Directions for this task
Scan the material below and report how many lines include the string "Swap"; nothing else belongs in the reply.

*** Block opens ***

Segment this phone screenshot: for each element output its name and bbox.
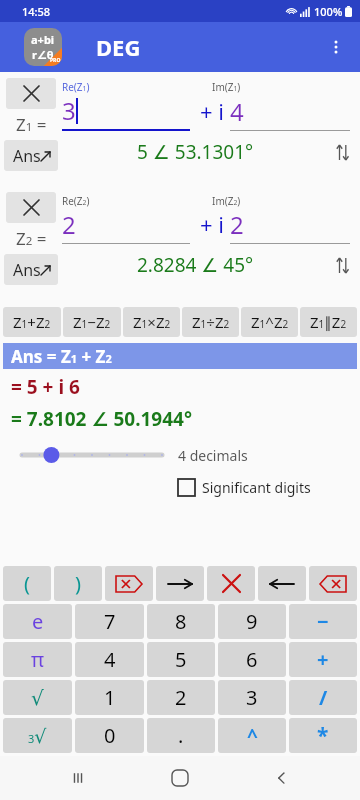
button[interactable]: 9 bbox=[218, 604, 286, 639]
button[interactable]: 1 bbox=[75, 680, 144, 715]
button[interactable]: Home bbox=[156, 756, 204, 800]
button[interactable]: Backspace bbox=[309, 566, 357, 601]
staticText: Ans bbox=[13, 145, 41, 167]
button[interactable]: 6 bbox=[218, 642, 286, 677]
button[interactable]: * bbox=[289, 718, 357, 753]
button[interactable]: Recents bbox=[54, 756, 102, 800]
staticText: Z1 = bbox=[16, 113, 47, 136]
button[interactable]: Decimals slider bbox=[22, 440, 162, 470]
button[interactable]: Z1÷Z2 bbox=[182, 307, 239, 337]
button[interactable]: 7 bbox=[75, 604, 144, 639]
button[interactable]: 2 bbox=[147, 680, 215, 715]
staticText: * bbox=[317, 721, 329, 750]
staticText: 2.8284 ∠ 45° bbox=[137, 252, 254, 278]
staticText: r∠θ bbox=[32, 47, 54, 62]
staticText: = 5 + i 6 bbox=[11, 374, 80, 400]
button[interactable]: Clear Z2 bbox=[6, 192, 56, 223]
staticText: ^ bbox=[247, 723, 258, 749]
staticText: Im(Z1) bbox=[212, 80, 241, 94]
staticText: Z1∥Z2 bbox=[310, 312, 347, 332]
staticText: π bbox=[31, 646, 45, 673]
staticText: 6 bbox=[246, 646, 258, 673]
staticText: 4 bbox=[104, 646, 116, 673]
button[interactable]: 3 bbox=[218, 680, 286, 715]
staticText: Im(Z2) bbox=[212, 194, 241, 208]
staticText: + i bbox=[200, 209, 224, 239]
staticText: ) bbox=[75, 570, 81, 597]
staticText: 2 bbox=[230, 208, 244, 241]
button[interactable]: 5 bbox=[147, 642, 215, 677]
staticText: 0 bbox=[104, 722, 116, 749]
button[interactable]: e bbox=[3, 604, 72, 639]
staticText: Re(Z2) bbox=[62, 194, 212, 208]
button[interactable]: 4 bbox=[75, 642, 144, 677]
staticText: Z1^Z2 bbox=[251, 312, 289, 332]
button[interactable]: Swap form Z2 bbox=[328, 251, 356, 279]
button[interactable]: Back bbox=[258, 566, 306, 601]
button[interactable]: Z1−Z2 bbox=[63, 307, 121, 337]
button[interactable]: Z1×Z2 bbox=[123, 307, 180, 337]
button[interactable]: + bbox=[289, 642, 357, 677]
staticText: √ bbox=[31, 686, 44, 709]
button[interactable]: Forward bbox=[156, 566, 204, 601]
button[interactable]: π bbox=[3, 642, 72, 677]
staticText: . bbox=[178, 722, 184, 749]
staticText: + i bbox=[200, 96, 224, 126]
staticText: Z2 = bbox=[16, 227, 47, 250]
staticText: ( bbox=[24, 570, 30, 597]
staticText: a+bi bbox=[31, 32, 55, 47]
button[interactable]: Ans bbox=[4, 254, 58, 285]
button[interactable]: Z1∥Z2 bbox=[300, 307, 357, 337]
button[interactable]: 8 bbox=[147, 604, 215, 639]
button[interactable]: App icon bbox=[24, 28, 62, 66]
staticText: 5 ∠ 53.1301° bbox=[137, 139, 254, 165]
button[interactable]: Z1+Z2 bbox=[3, 307, 61, 337]
staticText: Ans = Z1 + Z2 bbox=[11, 345, 112, 368]
button[interactable]: Z1^Z2 bbox=[241, 307, 298, 337]
staticText: Z1−Z2 bbox=[73, 312, 111, 332]
staticText: 2 bbox=[62, 208, 76, 241]
staticText: 3√ bbox=[28, 725, 47, 747]
staticText: = 7.8102 ∠ 50.1944° bbox=[11, 406, 193, 432]
staticText: Ans bbox=[13, 259, 41, 281]
button[interactable]: Delete bbox=[207, 566, 255, 601]
button[interactable]: . bbox=[147, 718, 215, 753]
staticText: / bbox=[319, 684, 328, 711]
staticText: 8 bbox=[175, 608, 187, 635]
button[interactable]: More options bbox=[318, 29, 354, 65]
staticText: DEG bbox=[96, 32, 141, 62]
staticText: 3 bbox=[62, 94, 76, 127]
button[interactable]: Ans = Z1 + Z2 bbox=[3, 343, 357, 369]
staticText: − bbox=[317, 608, 329, 635]
staticText: 2 bbox=[175, 684, 187, 711]
button[interactable]: Clear all bbox=[105, 566, 153, 601]
button[interactable]: 0 bbox=[75, 718, 144, 753]
button[interactable]: ) bbox=[54, 566, 102, 601]
staticText: PRO bbox=[50, 57, 61, 64]
button[interactable]: − bbox=[289, 604, 357, 639]
staticText: 4 bbox=[230, 95, 244, 128]
button[interactable]: Ans bbox=[4, 140, 58, 171]
button[interactable]: Significant digits bbox=[178, 472, 360, 502]
staticText: Re(Z1) bbox=[62, 80, 212, 94]
staticText: Z1×Z2 bbox=[133, 312, 171, 332]
staticText: 4 decimals bbox=[178, 446, 248, 465]
staticText: 1 bbox=[104, 684, 116, 711]
button[interactable]: ( bbox=[3, 566, 51, 601]
button[interactable]: ^ bbox=[218, 718, 286, 753]
button[interactable]: √ bbox=[3, 680, 72, 715]
staticText: 14:58 bbox=[22, 4, 51, 19]
button[interactable]: / bbox=[289, 680, 357, 715]
staticText: Significant digits bbox=[202, 478, 311, 497]
staticText: Z1÷Z2 bbox=[192, 312, 230, 332]
button[interactable]: Cube root bbox=[3, 718, 72, 753]
staticText: + bbox=[317, 646, 329, 673]
staticText: 3 bbox=[246, 684, 258, 711]
button[interactable]: Clear Z1 bbox=[6, 78, 56, 109]
staticText: e bbox=[32, 608, 44, 635]
staticText: 100% bbox=[314, 4, 343, 19]
button[interactable]: Swap form Z1 bbox=[328, 138, 356, 166]
staticText: Z1+Z2 bbox=[13, 312, 51, 332]
staticText: 5 bbox=[175, 646, 187, 673]
button[interactable]: Back bbox=[258, 756, 306, 800]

*** Block closes ***

Task output
2